■ ACTIVITY
Go through the records below and copy out every line holding "dream".

Content starts

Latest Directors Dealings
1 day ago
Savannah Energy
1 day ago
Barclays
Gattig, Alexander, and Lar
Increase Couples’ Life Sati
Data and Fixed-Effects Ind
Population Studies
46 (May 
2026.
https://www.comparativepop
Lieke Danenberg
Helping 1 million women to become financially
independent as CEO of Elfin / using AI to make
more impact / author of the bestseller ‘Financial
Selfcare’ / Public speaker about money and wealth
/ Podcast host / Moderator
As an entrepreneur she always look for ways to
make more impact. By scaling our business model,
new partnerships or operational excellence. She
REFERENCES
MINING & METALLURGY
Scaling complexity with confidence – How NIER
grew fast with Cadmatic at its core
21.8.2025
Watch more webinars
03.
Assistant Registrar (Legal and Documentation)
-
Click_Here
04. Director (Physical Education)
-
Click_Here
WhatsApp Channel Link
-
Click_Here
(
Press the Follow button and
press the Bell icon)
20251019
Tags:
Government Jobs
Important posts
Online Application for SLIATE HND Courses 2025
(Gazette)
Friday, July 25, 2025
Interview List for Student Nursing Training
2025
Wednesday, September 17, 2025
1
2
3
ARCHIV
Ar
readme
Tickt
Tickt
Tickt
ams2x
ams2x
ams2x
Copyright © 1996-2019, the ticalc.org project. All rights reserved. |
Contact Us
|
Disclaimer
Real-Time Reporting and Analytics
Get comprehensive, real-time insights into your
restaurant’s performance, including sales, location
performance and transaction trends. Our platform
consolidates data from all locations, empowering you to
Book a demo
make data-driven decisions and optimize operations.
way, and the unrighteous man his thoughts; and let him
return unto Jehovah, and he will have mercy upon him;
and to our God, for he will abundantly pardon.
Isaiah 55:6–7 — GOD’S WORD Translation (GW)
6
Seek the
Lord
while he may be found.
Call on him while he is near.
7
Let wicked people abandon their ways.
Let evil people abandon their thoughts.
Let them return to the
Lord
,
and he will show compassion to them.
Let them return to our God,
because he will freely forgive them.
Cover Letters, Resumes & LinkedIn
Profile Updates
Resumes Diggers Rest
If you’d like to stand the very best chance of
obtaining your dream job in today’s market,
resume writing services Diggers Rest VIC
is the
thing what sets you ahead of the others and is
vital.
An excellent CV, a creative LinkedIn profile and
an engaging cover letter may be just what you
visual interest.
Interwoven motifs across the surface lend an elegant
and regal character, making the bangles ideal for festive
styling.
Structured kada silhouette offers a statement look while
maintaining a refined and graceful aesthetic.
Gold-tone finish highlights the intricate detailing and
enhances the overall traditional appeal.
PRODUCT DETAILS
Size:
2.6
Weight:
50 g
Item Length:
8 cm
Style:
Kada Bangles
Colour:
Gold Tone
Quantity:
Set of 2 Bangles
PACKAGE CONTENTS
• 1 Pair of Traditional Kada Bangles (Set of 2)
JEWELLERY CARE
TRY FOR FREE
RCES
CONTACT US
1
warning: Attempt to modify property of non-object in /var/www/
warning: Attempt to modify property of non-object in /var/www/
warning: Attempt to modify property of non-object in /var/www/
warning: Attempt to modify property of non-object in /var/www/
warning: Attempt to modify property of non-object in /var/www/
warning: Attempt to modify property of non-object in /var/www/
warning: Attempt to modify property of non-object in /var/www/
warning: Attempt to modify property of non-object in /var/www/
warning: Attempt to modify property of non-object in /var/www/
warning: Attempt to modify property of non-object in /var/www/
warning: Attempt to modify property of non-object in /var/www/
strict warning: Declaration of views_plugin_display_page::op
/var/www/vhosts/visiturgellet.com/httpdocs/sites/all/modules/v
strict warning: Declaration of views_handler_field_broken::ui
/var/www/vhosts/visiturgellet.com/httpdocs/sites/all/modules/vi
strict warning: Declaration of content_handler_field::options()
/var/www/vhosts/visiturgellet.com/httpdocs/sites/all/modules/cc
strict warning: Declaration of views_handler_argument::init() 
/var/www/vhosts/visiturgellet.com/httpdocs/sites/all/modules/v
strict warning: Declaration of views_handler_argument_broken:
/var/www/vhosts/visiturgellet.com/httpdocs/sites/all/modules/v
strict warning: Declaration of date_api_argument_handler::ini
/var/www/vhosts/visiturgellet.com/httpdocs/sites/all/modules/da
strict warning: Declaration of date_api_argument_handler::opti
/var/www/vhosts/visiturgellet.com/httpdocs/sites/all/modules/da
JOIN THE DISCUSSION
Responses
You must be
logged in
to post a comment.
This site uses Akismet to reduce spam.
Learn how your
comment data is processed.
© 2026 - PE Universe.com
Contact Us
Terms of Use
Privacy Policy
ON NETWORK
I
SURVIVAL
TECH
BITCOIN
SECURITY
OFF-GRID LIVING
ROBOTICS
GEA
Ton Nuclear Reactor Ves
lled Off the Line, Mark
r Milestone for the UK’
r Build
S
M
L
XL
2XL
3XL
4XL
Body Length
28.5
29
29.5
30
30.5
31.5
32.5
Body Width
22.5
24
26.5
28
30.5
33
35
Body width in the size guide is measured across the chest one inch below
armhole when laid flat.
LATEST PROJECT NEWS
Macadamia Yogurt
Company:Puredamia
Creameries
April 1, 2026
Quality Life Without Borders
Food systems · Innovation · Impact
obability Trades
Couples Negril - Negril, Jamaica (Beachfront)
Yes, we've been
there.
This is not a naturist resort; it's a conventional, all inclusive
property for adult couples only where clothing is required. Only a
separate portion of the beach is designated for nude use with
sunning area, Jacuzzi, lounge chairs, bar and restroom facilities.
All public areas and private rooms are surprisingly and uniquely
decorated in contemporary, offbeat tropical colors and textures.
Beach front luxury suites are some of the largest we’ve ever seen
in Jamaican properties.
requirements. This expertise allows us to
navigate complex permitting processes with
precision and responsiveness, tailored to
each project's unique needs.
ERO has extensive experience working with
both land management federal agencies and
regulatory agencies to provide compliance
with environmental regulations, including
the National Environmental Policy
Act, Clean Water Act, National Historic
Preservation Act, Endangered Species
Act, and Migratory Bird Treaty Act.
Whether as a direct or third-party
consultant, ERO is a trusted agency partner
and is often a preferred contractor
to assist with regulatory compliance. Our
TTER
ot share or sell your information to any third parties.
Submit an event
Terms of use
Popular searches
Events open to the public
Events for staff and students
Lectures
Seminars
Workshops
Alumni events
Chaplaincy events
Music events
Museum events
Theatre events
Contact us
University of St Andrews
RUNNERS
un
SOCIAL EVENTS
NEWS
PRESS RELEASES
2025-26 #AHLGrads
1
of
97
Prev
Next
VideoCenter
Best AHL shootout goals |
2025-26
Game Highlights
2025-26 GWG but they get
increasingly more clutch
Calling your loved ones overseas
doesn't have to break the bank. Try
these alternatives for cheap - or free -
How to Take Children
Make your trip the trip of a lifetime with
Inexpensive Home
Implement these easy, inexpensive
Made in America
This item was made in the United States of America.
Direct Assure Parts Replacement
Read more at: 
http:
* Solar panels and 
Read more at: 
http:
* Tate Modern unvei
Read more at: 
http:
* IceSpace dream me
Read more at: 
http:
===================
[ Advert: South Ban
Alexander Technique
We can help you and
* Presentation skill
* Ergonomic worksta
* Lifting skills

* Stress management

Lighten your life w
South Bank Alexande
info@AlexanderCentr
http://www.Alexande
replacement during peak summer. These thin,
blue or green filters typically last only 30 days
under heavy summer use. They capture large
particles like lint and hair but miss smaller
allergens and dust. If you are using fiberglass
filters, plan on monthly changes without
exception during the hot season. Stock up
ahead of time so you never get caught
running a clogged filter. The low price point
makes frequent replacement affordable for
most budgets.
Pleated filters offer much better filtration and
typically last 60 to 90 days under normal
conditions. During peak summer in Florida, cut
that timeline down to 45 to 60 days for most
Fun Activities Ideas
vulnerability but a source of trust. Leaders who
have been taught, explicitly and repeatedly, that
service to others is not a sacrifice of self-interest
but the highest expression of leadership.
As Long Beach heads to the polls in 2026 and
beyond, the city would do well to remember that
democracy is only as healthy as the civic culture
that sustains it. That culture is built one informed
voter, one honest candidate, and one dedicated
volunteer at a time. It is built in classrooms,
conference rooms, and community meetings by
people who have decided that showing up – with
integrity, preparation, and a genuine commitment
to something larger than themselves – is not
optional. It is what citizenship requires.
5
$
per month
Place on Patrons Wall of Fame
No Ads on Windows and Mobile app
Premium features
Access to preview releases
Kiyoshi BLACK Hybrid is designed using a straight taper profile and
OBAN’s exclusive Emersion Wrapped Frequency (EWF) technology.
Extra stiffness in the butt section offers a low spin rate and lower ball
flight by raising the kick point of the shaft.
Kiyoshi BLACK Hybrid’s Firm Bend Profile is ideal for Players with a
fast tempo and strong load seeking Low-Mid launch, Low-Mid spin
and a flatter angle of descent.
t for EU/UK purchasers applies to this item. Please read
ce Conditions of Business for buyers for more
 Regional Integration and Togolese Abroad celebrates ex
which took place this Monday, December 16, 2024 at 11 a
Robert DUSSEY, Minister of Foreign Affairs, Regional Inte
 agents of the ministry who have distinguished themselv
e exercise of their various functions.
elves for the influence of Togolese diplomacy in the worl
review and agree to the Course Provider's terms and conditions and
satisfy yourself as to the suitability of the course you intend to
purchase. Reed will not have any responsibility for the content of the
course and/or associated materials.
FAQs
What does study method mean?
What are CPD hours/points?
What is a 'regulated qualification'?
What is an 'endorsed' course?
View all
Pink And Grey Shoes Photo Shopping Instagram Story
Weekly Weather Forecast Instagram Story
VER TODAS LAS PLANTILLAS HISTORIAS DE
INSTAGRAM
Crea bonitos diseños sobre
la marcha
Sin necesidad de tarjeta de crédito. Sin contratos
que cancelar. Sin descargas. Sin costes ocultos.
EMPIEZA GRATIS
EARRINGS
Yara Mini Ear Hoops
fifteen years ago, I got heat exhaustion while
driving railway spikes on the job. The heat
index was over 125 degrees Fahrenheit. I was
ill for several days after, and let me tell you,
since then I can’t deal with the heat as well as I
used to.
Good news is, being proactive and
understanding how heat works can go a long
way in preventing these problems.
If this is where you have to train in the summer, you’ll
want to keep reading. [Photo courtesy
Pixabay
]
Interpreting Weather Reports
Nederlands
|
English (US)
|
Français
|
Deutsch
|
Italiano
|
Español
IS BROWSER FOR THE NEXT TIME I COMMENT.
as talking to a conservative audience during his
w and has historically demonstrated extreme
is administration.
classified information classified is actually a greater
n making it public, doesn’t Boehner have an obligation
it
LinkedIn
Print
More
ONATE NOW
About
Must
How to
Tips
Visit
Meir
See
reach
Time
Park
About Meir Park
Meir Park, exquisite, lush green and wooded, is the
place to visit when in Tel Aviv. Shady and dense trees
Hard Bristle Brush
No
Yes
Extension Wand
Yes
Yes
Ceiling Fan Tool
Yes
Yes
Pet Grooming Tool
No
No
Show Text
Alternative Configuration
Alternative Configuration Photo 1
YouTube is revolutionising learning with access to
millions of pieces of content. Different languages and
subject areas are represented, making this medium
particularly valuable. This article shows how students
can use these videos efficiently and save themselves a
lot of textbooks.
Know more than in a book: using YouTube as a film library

Content ends

■ OUTPUT OF THE TASK
obtaining your dream job in today’s market,
* IceSpace dream me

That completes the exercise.